| Aim of the exercise |
Below is a block of entries; repeat exactly the lines starting at the line that contains "For every named" and ending at the line that contains "Registration", both included.

| The input |

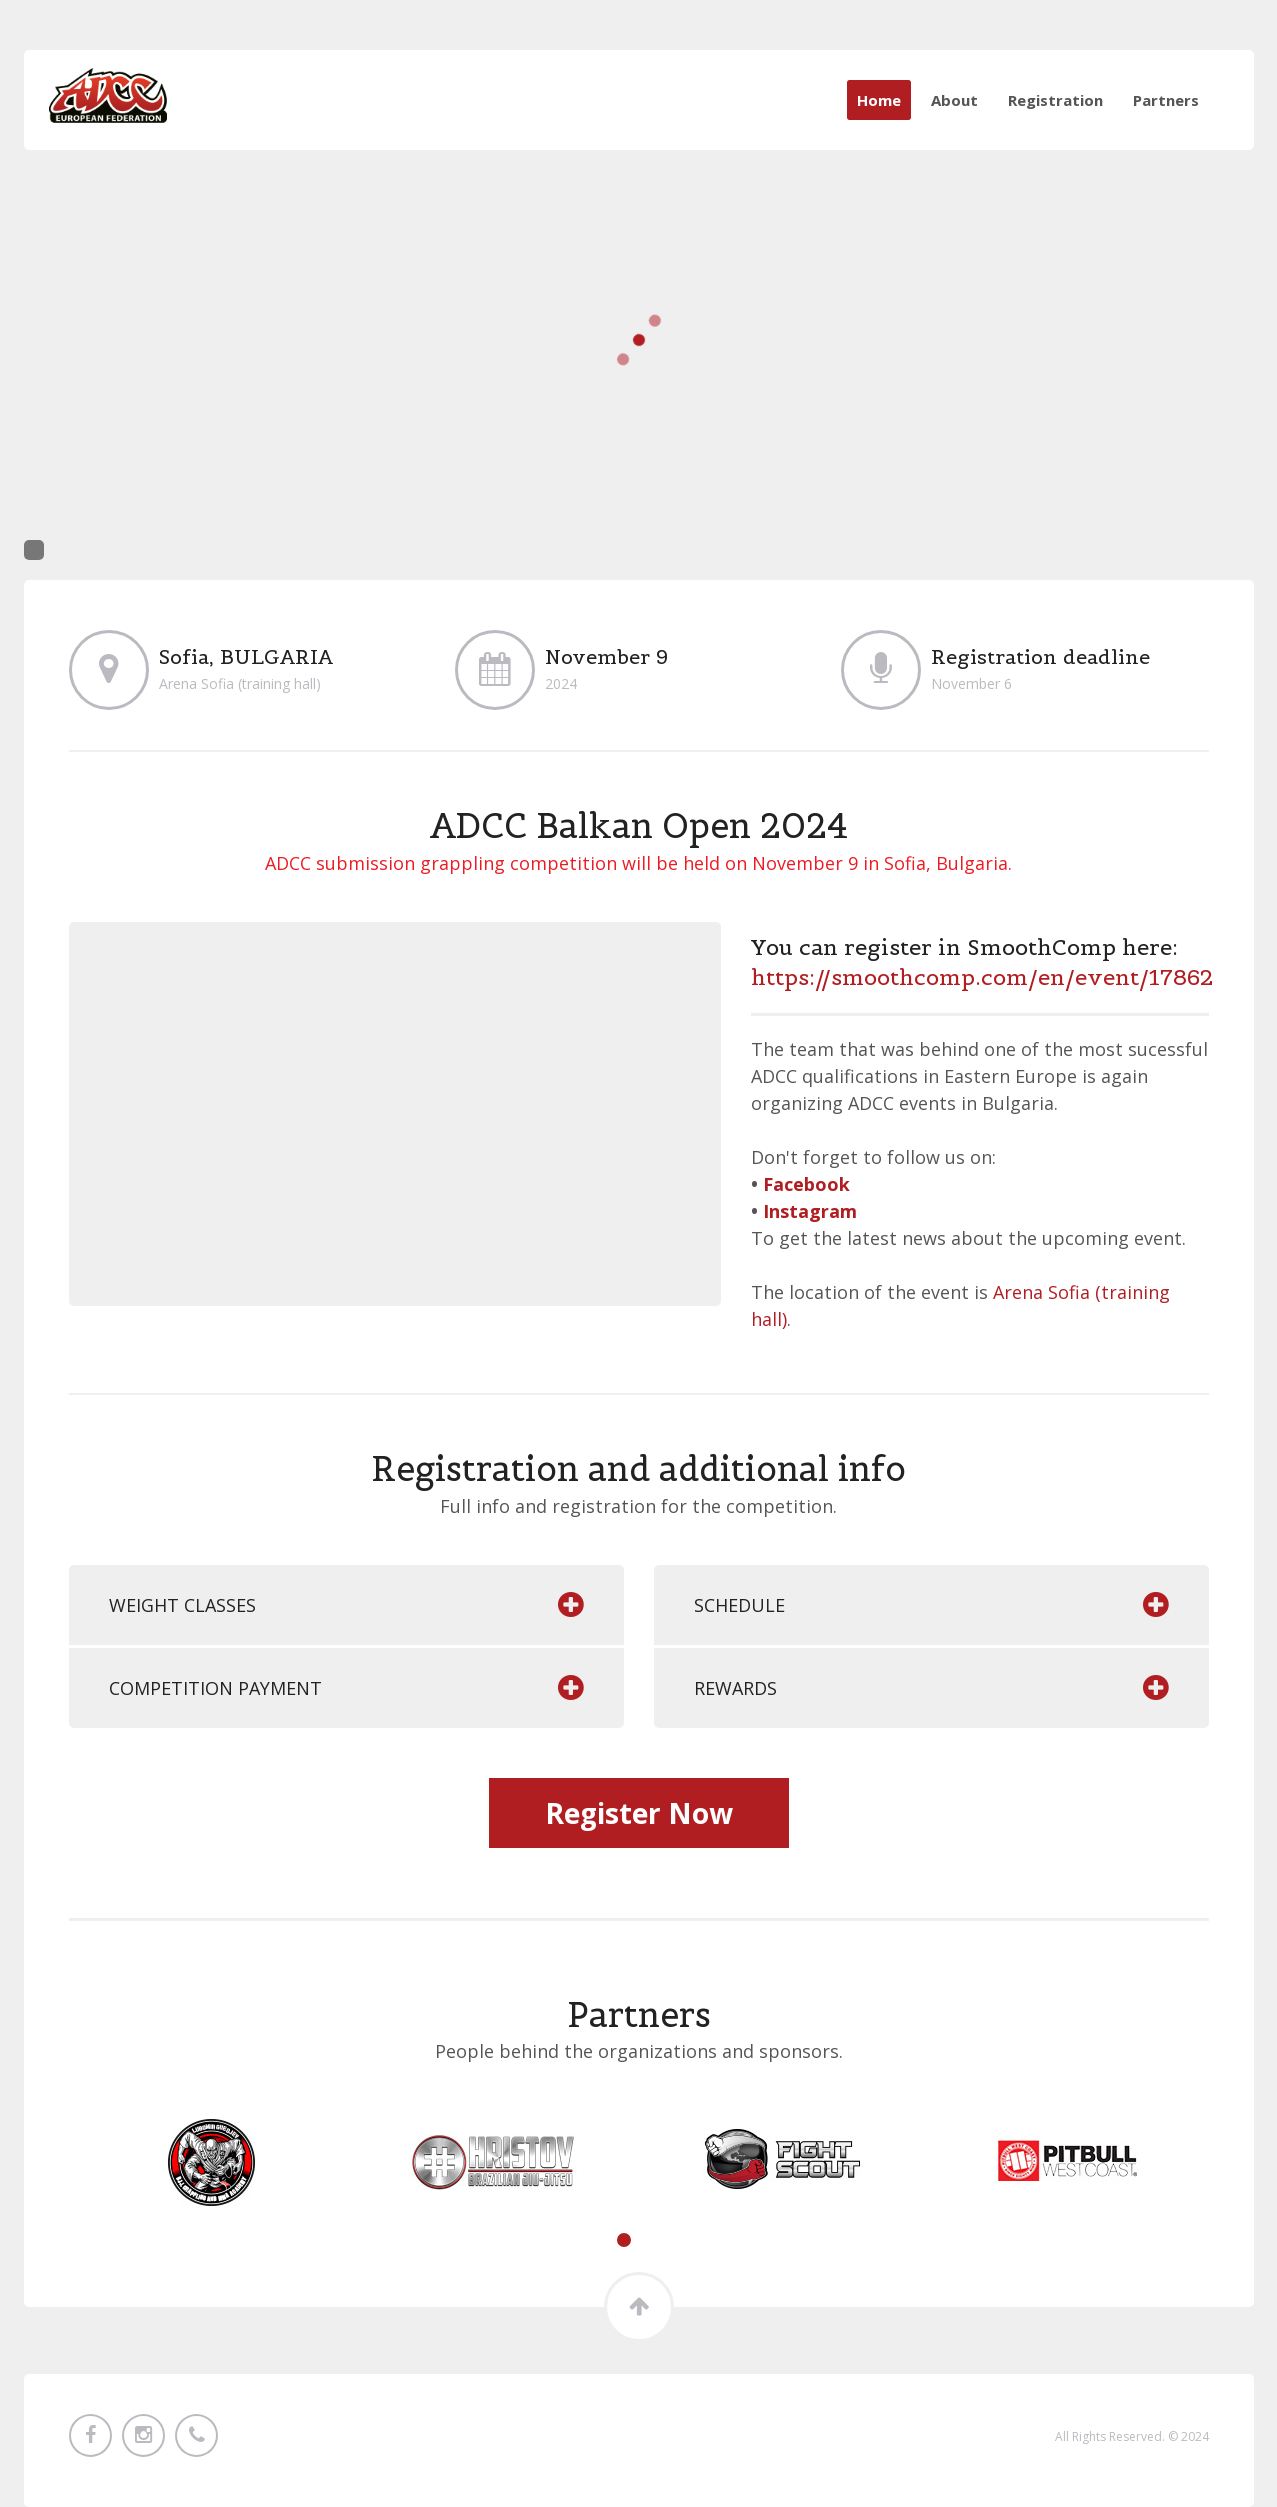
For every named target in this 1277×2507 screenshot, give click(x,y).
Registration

* * *

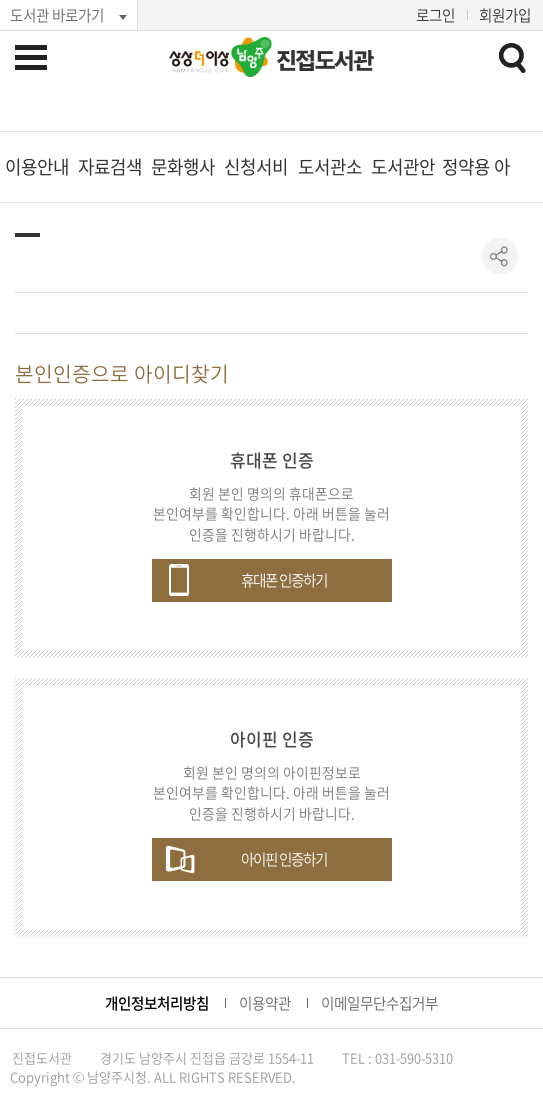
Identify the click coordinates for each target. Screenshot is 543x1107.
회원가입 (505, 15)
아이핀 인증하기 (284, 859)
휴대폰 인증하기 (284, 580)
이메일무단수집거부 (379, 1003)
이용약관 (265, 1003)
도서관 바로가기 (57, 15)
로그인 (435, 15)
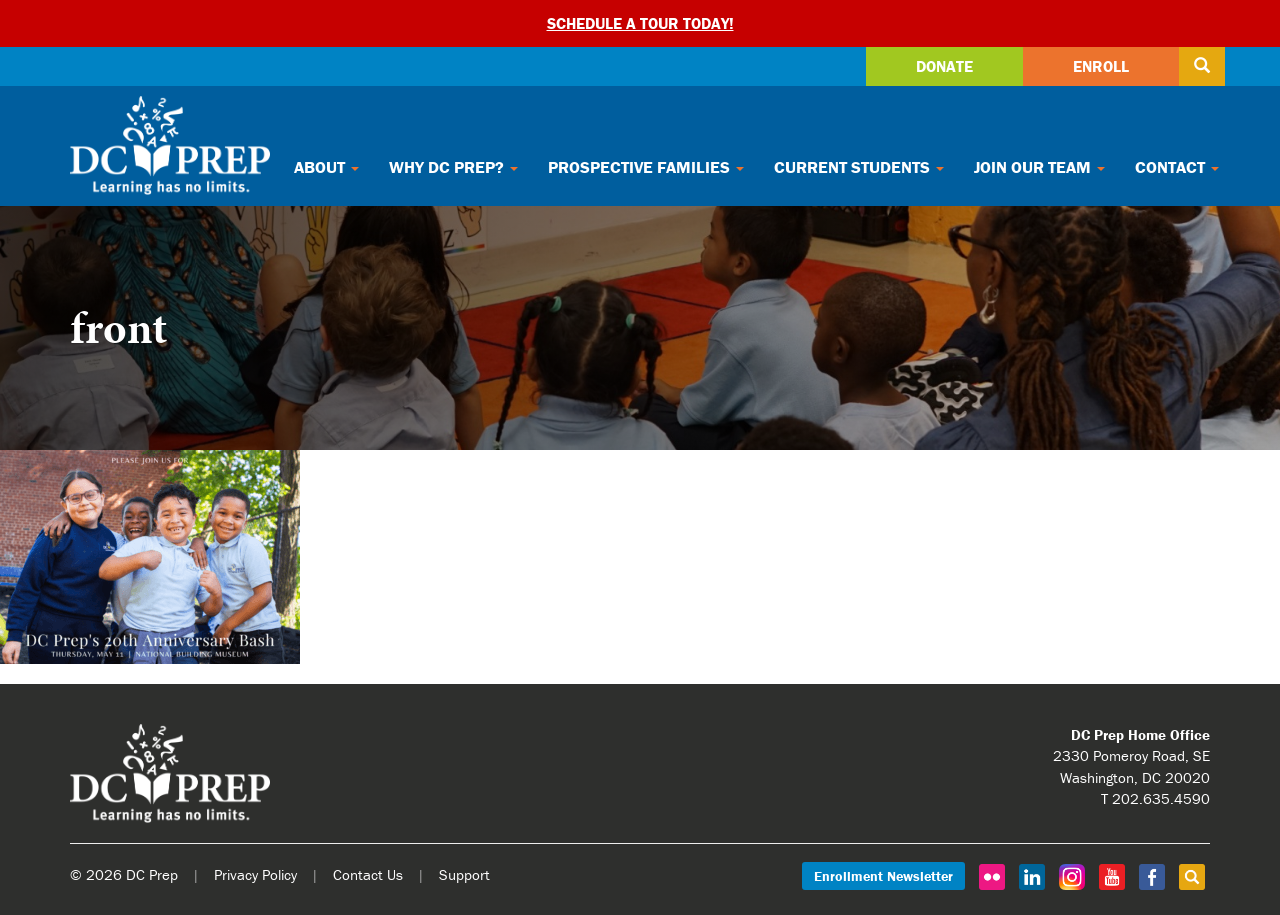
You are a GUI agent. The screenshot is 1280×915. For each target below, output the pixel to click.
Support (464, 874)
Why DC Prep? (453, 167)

| Written response |
For every named target in this 1277×2507 screenshot, give click(x,y).
Registration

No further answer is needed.